***** Dataset excerpts *****

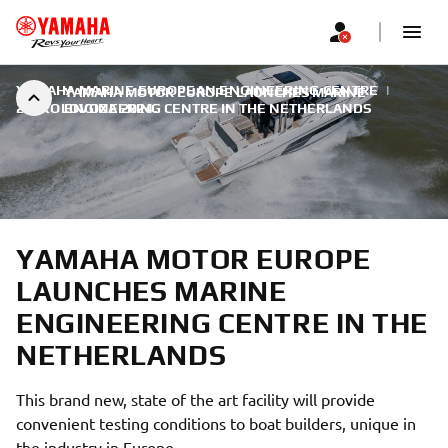
YAMAHA MARINE EUROPEAN ENGINEERING CENTRE
|
YAMAHA MOTOR EUROPE LAUNCHES MARINE
26. KOLOVOZA 2024.
ENGINEERING CENTRE IN THE NETHERLANDS
YAMAHA MOTOR EUROPE
LAUNCHES MARINE
ENGINEERING CENTRE IN THE
NETHERLANDS
This brand new, state of the art facility will provide
convenient testing conditions to boat builders, unique in
the industry in Europe.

*****

(Your objective) What is needed is every record above, restated word for word, with the pictures left out.

(Result)
YAMAHA MARINE EUROPEAN ENGINEERING CENTRE
|
YAMAHA MOTOR EUROPE LAUNCHES MARINE
26. KOLOVOZA 2024.
ENGINEERING CENTRE IN THE NETHERLANDS
YAMAHA MOTOR EUROPE
LAUNCHES MARINE
ENGINEERING CENTRE IN THE
NETHERLANDS
This brand new, state of the art facility will provide
convenient testing conditions to boat builders, unique in
the industry in Europe.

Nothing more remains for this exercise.